*WORK ITEM*.
Copy each line of the records that contains the word "Trunk".

*Page-level text extractions*.
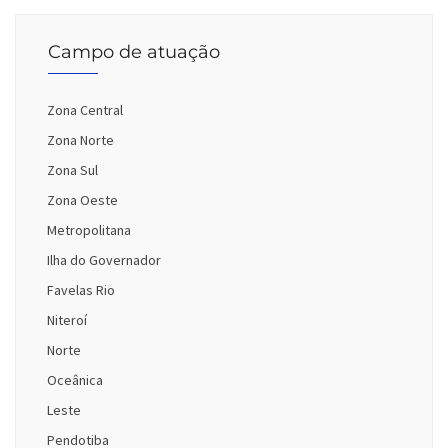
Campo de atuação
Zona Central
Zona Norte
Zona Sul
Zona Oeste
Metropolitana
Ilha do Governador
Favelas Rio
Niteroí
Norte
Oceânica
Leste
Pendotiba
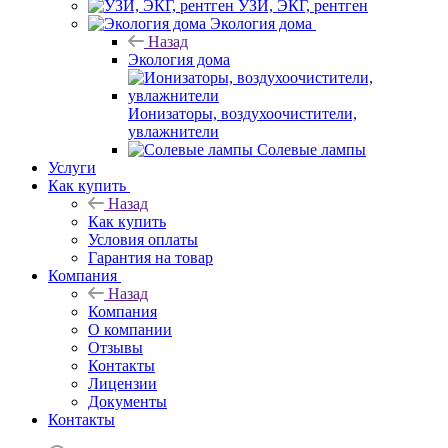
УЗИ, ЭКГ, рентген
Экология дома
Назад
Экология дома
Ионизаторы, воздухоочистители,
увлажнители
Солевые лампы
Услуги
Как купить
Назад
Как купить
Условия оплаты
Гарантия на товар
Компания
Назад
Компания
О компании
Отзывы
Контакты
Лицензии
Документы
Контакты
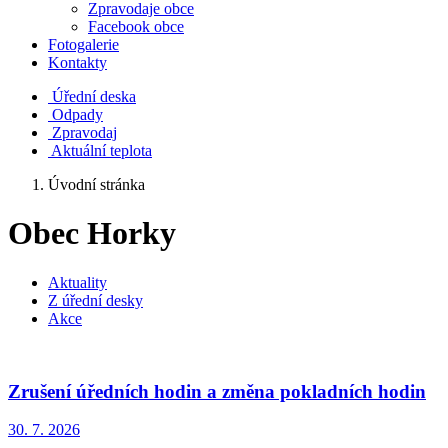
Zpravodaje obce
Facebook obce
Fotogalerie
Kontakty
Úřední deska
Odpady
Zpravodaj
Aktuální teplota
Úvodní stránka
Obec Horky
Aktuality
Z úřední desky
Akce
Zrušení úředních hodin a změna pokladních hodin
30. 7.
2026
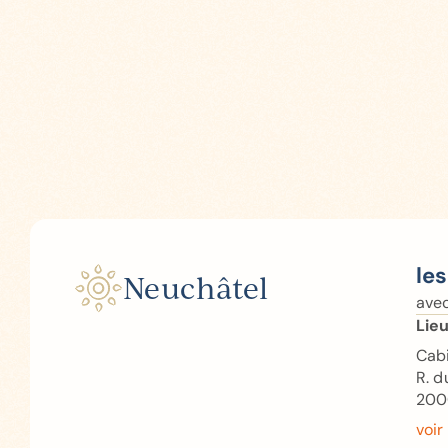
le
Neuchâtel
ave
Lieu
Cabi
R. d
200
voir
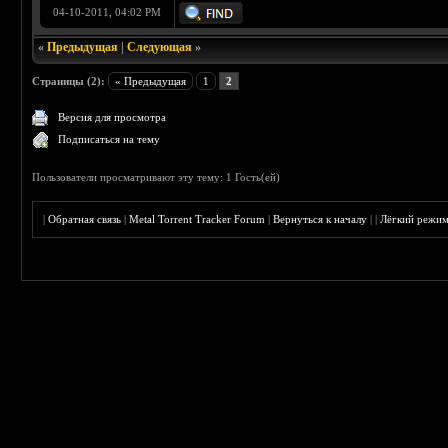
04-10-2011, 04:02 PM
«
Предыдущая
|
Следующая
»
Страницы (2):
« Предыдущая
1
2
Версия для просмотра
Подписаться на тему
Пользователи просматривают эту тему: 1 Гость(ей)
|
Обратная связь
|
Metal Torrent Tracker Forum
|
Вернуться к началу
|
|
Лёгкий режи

--

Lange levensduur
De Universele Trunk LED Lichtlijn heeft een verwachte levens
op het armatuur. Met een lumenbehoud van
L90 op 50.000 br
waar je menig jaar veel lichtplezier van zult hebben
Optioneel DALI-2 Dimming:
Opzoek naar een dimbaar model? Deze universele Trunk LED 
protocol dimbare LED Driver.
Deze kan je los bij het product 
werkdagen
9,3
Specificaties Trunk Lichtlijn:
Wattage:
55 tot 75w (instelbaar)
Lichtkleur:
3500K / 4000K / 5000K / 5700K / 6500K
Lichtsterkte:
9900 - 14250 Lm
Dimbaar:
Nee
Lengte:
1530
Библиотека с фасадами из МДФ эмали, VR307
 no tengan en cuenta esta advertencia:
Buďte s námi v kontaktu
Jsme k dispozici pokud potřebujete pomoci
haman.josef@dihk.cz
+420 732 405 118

*TASK RESPONSE*.
De Universele Trunk LED Lichtlijn heeft een verwachte levens
Opzoek naar een dimbaar model? Deze universele Trunk LED 
Specificaties Trunk Lichtlijn:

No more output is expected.